Aggiornamento: 8 mar


Ombroso, come molti dei quadri che la sua visione sempre in tumulto, genera. Che siano corpi denudati, onde agitate dal vento o alberi le cui fronde sono funestate dagli elementi, nel tratto di Pasquale Nero Galante si percepisce costantemente l’essenza dei contrasti dell’esistenza. Intervistiamo il pittore pugliese alla vigilia del debutto di Dreams da domani al Teatro Trastevere (leggete la nostra segnalazione in Teatro n.d.r.)


Chi sono le belle addormentate?

Sono donne che si sono sottratte all’esistenza in nome di un desiderio di vita e d’amore che superava la realtà delle loro condizioni. Donne che hanno creduto nel loro Sogno addormentandosi per sempre.


Il tuo lavoro negli ultimi anni si è espresso per sottrazione ma rimani fondamentalmente un figurativo, che definizione daresti del tuo stile?
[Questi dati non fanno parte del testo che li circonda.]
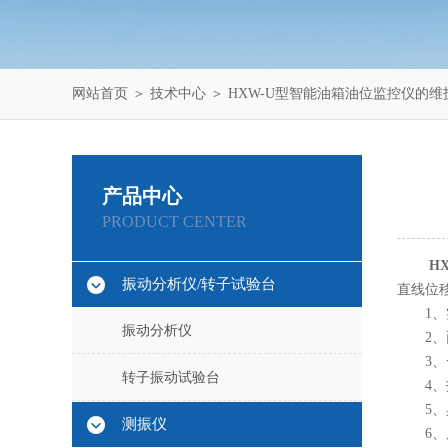
网站首页
＞
技术中心
＞ HXW-U型智能油箱油位监控仪的
产品中心
PRODUCT CENTER
H
振动分析仪/转子试验台
直线位
1、实
振动分析仪
2、面
3、一
转子振动试验台
4、报
5、具
测振仪
6、后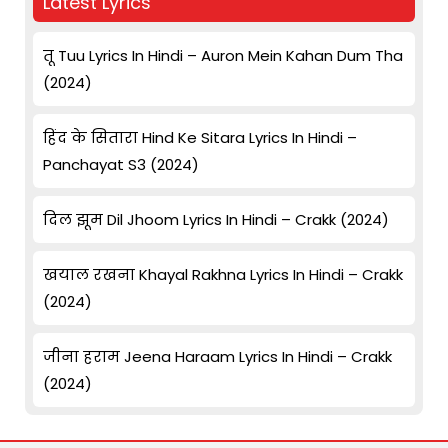
Latest Lyrics
तू Tuu Lyrics In Hindi – Auron Mein Kahan Dum Tha
(2024)
हिंद के सितारा Hind Ke Sitara Lyrics In Hindi –
Panchayat S3 (2024)
दिल झूम Dil Jhoom Lyrics In Hindi – Crakk (2024)
खयाल रखना Khayal Rakhna Lyrics In Hindi – Crakk
(2024)
जीना हराम Jeena Haraam Lyrics In Hindi – Crakk
(2024)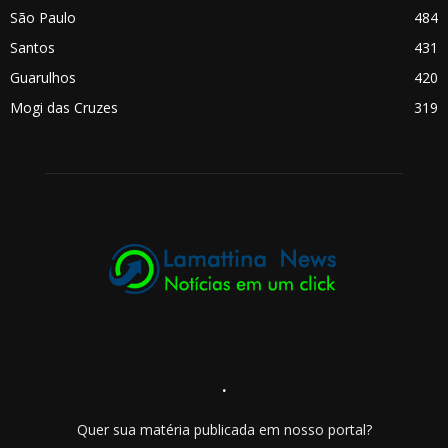
São Paulo
484
Santos
431
Guarulhos
420
Mogi das Cruzes
319
.
Quer sua matéria publicada em nosso portal?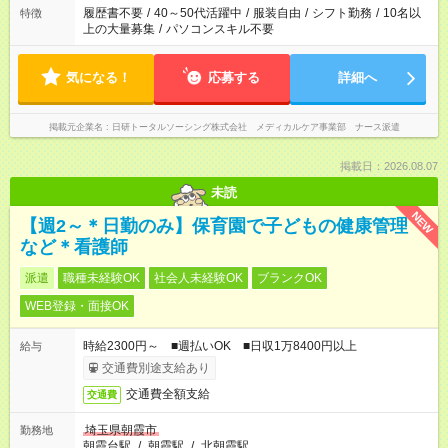
ません
履歴書不要
/
40～50代活躍中
/
服装自由
/
シフト勤務
/
10名以
特徴
上の大量募集
/
パソコンスキル不要
気になる！
応募する
詳細へ
掲載元企業名
日研トータルソーシング株式会社 メディカルケア事業部 ナース派遣
掲載日：2026.08.07
未読
NEW
【週2～＊日勤のみ】保育園で子どもの健康管理
など＊看護師
派遣
職種未経験OK
社会人未経験OK
ブランクOK
WEB登録・面接OK
時給2300円～ ■週払いOK ■日収1万8400円以上
給与
交通費別途支給あり
交通費全額支給
交通費
埼玉県朝霞市
勤務地
朝霞台駅
/
朝霞駅
/
北朝霞駅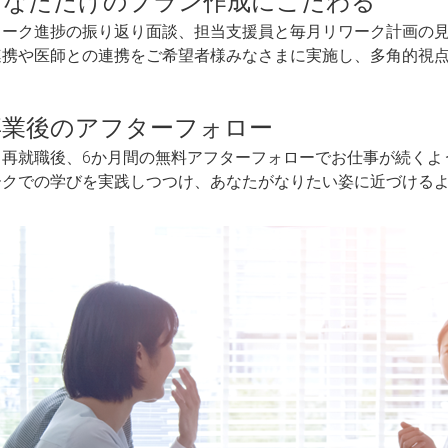
あなただけのプラン作成にこだわる
ワーク進捗の振り返り面談、担当支援員と毎月リワーク計画の
連携や医師との連携をご希望者様みなさまに実施し、多角的視
卒業後のアフターフォロー
・再就職後、6か月間の無料アフターフォローでお仕事が続くよ
ークでの学びを実践しつつけ、あなたがなりたい姿に近づける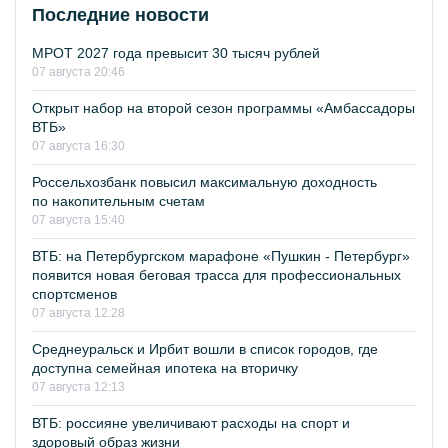
Последние новости
МРОТ 2027 года превысит 30 тысяч рублей
07 августа 20:46
Открыт набор на второй сезон программы «Амбассадоры
ВТБ»
07 августа 16:30
Россельхозбанк повысил максимальную доходность
по накопительным счетам
07 августа 15:40
ВТБ: на Петербургском марафоне «Пушкин - Петербург»
появится новая беговая трасса для профессиональных
спортсменов
07 августа 12:28
Среднеуральск и Ирбит вошли в список городов, где
доступна семейная ипотека на вторичку
07 августа 12:13
ВТБ: россияне увеличивают расходы на спорт и
здоровый образ жизни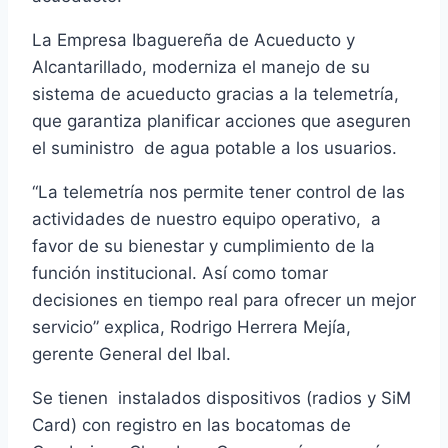
La Empresa Ibaguereña de Acueducto y
Alcantarillado, moderniza el manejo de su
sistema de acueducto gracias a la telemetría,
que garantiza planificar acciones que aseguren
el suministro de agua potable a los usuarios.
“La telemetría nos permite tener control de las
actividades de nuestro equipo operativo, a
favor de su bienestar y cumplimiento de la
función institucional. Así como tomar
decisiones en tiempo real para ofrecer un mejor
servicio” explica, Rodrigo Herrera Mejía,
gerente General del Ibal.
Se tienen instalados dispositivos (radios y SiM
Card) con registro en las bocatomas de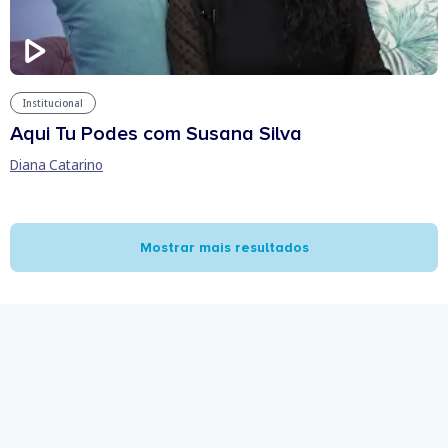
Institucional
Aqui Tu Podes com Susana Silva
Diana Catarino
Mostrar mais resultados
E’ sempre difficile per me rispondere a domande come queste… Lo stile è qualcosa che ti identifica e al contempo si rivela come trappola linguistica, spesso è inutilmente autoreferenziale, autocompiacente. Mi piace pensare al fatto che io dipinga la pittura, si fanno i quadri con altri quadri, credo funzioni così da sempre. Ad ogni modo la mia rimane una faccenda umorale. Probabilmente il cosiddetto stile viene fuori quando la trappola è pronta.


Nel tuo chiaro scuro e nelle nodosità dei corpi si cela Caravaggio…

Nel mio chiaro scuro si cela la storia di tanta pittura, di tanta musica, di tanta scrittura e di tanto vissuto nel rimosso. Cerco di fare sempre i conti con le mie ombre.


D’accordo… ma tra quelle ombre scorgiamo anche lui, no? Hai preso parte a una mia mostra che lo trasfigura…passiamo all’attualità, il progetto teatrale di Giuseppe Convertini che ti vede coinvolto come elemento ispiratore è un felice caso di contaminazione e dialogo tra le arti, credi che oggi questa possa essere l’unica reale frontiera della pittura?

Non credo. La pittura da sempre insegue le proprie ossessioni formali, si serve di altri codici. Nella mia pittura vi è forse evocazione e suggestione, non narrazione. Giuseppe Convertini ha colto il senso narrativo che questa mia mostra aveva espresso attraverso un mio testo di presentazione . E’ stato facile perché con Giuseppe siamo amici da tanto e arriviamo dalla stessa mancanza. Non abbiamo bisogno di spiegarci le cose, abbiamo bisogno di dirle.


Da esponente di spicco della figurazione, come ti poni rispetto a fenomeni come la banana a parete e successivo atto performativo-gestuale di consumarla?

Intanto grazie per avermi considerato un esponente di spicco… In Cattelan così come in altri artisti vi sono altre modalità linguistiche, io sono ancora innamorato della pittura dipinta.


Non c’è di che. Al di là del mio giudizio, poi c’è ciò che la storia dell’arte degli ultimi decenni, attesta. Ti stai dedicando a qualcosa di preciso in questo momento?

Di fatto mi dedico sempre alle stesse cose. A dipingere, a fare la spesa, a cucinare, a camminare, a stare in famiglia, a incontrare amici. Cerco di vivere nel tentativo di fare la pittura che mi si sottrae continuamente come la vita.